Hacker News new | ask | show | jobs
by imtringued 2646 days ago
If someone invests $10 million in stocks and loses 2% of potential growth through inflation this amounts to $200,000. The poorest members of society with $10,000 or less in their bank accounts are going to lose at most $200 per year. So tell me how does this affect the poor more than the wealthy? Those price increases you mentioned don't happen in a vacuum. They are caused by higher wages.
2 comments

> how does this affect the poor more than the wealthy?

Because the $10 mil in stocks also appreciated by the roughly 7% average annual S&P 500 returns, meaning the rich person's wealth still increased 5% after 2% inflation.
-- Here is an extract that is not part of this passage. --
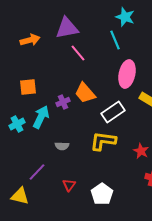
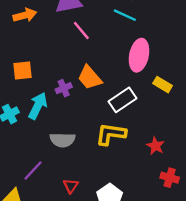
cyan line: (115, 40) -> (125, 15), turned -42
gray semicircle: (62, 146) -> (62, 140), size x1.5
The $10,000 in a current account earned 0.5%, making the poor person 1.5% poorer after inflation.

It's a textbook case of 'the rich getting richer, and the poor getting poorer'.

The poor do not have the flexibility to allocate their capital to higher yield assets that allow them to 'escape' inflation.

I am not advocating a fringe position. In fact, the first three papers I found investigating this issue came to the same conclusion: inflation actually increases poverty:

[1] "Inflation and the Poor" https://www.jstor.org/stable/2673879?seq=1#page_scan_tab_con...

[2] "Poverty, inflation and economic growth: empirical evidence from Pakistan" https://mpra.ub.uni-muenchen.de/34290/1/MPRA_paper_34290.pdf

[3] "Has Inflation Hurt the Poor? Regional Analysis in the Philippines" https://www.adb.org/sites/default/files/publication/28370/wp...

The 10,000th dollar to a poor person is more valuable to them than the 10,000,000th dollar to a rich person.